* _GOAL OF THE EXERCISE_
All of the material must be duplicated exactly, line by line.
--- DATA EXTRACT ---
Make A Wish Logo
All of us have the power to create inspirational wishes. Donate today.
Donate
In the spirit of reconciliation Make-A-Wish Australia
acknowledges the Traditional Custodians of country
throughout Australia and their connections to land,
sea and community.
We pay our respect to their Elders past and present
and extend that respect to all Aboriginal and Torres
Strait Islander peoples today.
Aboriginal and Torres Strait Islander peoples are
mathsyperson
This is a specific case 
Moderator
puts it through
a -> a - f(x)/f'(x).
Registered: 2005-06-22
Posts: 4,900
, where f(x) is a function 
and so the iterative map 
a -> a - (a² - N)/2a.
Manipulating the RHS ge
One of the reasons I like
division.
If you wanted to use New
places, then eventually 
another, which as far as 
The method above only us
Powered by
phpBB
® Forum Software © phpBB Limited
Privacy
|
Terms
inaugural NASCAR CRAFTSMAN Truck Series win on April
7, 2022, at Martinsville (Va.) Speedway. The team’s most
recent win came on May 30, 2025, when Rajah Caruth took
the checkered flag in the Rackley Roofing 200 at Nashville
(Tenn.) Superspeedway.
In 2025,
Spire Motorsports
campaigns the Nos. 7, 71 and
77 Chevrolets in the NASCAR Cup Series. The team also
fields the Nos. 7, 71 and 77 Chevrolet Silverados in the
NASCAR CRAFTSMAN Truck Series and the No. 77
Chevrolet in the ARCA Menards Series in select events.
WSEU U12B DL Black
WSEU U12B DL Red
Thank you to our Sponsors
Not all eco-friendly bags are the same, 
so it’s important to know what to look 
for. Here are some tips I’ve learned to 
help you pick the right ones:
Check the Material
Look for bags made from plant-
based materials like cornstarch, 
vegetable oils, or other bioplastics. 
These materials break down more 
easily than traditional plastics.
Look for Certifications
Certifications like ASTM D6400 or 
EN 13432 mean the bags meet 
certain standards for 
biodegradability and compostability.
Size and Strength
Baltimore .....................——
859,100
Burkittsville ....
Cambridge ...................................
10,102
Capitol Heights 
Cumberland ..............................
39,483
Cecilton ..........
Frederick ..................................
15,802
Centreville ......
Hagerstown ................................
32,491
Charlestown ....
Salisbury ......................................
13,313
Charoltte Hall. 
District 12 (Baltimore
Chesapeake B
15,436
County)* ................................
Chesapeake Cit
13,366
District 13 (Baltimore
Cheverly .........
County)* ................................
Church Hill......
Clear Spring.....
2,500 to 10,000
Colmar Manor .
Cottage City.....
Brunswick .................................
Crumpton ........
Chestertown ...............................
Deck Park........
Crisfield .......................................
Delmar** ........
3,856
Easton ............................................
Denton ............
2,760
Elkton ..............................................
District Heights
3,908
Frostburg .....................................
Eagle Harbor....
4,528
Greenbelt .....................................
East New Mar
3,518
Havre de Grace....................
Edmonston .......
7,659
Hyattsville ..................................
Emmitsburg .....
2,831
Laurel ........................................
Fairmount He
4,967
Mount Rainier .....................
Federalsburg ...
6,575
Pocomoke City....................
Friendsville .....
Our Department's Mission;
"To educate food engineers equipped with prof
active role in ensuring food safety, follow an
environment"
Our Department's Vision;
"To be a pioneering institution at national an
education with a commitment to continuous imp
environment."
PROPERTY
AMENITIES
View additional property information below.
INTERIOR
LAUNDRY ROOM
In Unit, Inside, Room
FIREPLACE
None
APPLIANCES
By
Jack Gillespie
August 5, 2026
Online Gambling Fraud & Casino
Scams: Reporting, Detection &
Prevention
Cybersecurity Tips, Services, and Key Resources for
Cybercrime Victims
---
* _OUTPUT OF THE TASK_
Make A Wish Logo
All of us have the power to create inspirational wishes. Donate today.
Donate
In the spirit of reconciliation Make-A-Wish Australia
acknowledges the Traditional Custodians of country
throughout Australia and their connections to land,
sea and community.
We pay our respect to their Elders past and present
and extend that respect to all Aboriginal and Torres
Strait Islander peoples today.
Aboriginal and Torres Strait Islander peoples are
mathsyperson
This is a specific case 
Moderator
puts it through
a -> a - f(x)/f'(x).
Registered: 2005-06-22
Posts: 4,900
, where f(x) is a function 
and so the iterative map 
a -> a - (a² - N)/2a.
Manipulating the RHS ge
One of the reasons I like
division.
If you wanted to use New
places, then eventually 
another, which as far as 
The method above only us
Powered by
phpBB
® Forum Software © phpBB Limited
Privacy
|
Terms
inaugural NASCAR CRAFTSMAN Truck Series win on April
7, 2022, at Martinsville (Va.) Speedway. The team’s most
recent win came on May 30, 2025, when Rajah Caruth took
the checkered flag in the Rackley Roofing 200 at Nashville
(Tenn.) Superspeedway.
In 2025,
Spire Motorsports
campaigns the Nos. 7, 71 and
77 Chevrolets in the NASCAR Cup Series. The team also
fields the Nos. 7, 71 and 77 Chevrolet Silverados in the
NASCAR CRAFTSMAN Truck Series and the No. 77
Chevrolet in the ARCA Menards Series in select events.
WSEU U12B DL Black
WSEU U12B DL Red
Thank you to our Sponsors
Not all eco-friendly bags are the same, 
so it’s important to know what to look 
for. Here are some tips I’ve learned to 
help you pick the right ones:
Check the Material
Look for bags made from plant-
based materials like cornstarch, 
vegetable oils, or other bioplastics. 
These materials break down more 
easily than traditional plastics.
Look for Certifications
Certifications like ASTM D6400 or 
EN 13432 mean the bags meet 
certain standards for 
biodegradability and compostability.
Size and Strength
Baltimore .....................——
859,100
Burkittsville ....
Cambridge ...................................
10,102
Capitol Heights 
Cumberland ..............................
39,483
Cecilton ..........
Frederick ..................................
15,802
Centreville ......
Hagerstown ................................
32,491
Charlestown ....
Salisbury ......................................
13,313
Charoltte Hall. 
District 12 (Baltimore
Chesapeake B
15,436
County)* ................................
Chesapeake Cit
13,366
District 13 (Baltimore
Cheverly .........
County)* ................................
Church Hill......
Clear Spring.....
2,500 to 10,000
Colmar Manor .
Cottage City.....
Brunswick .................................
Crumpton ........
Chestertown ...............................
Deck Park........
Crisfield .......................................
Delmar** ........
3,856
Easton ............................................
Denton ............
2,760
Elkton ..............................................
District Heights
3,908
Frostburg .....................................
Eagle Harbor....
4,528
Greenbelt .....................................
East New Mar
3,518
Havre de Grace....................
Edmonston .......
7,659
Hyattsville ..................................
Emmitsburg .....
2,831
Laurel ........................................
Fairmount He
4,967
Mount Rainier .....................
Federalsburg ...
6,575
Pocomoke City....................
Friendsville .....
Our Department's Mission;
"To educate food engineers equipped with prof
active role in ensuring food safety, follow an
environment"
Our Department's Vision;
"To be a pioneering institution at national an
education with a commitment to continuous imp
environment."
PROPERTY
AMENITIES
View additional property information below.
INTERIOR
LAUNDRY ROOM
In Unit, Inside, Room
FIREPLACE
None
APPLIANCES
By
Jack Gillespie
August 5, 2026
Online Gambling Fraud & Casino
Scams: Reporting, Detection &
Prevention
Cybersecurity Tips, Services, and Key Resources for
Cybercrime Victims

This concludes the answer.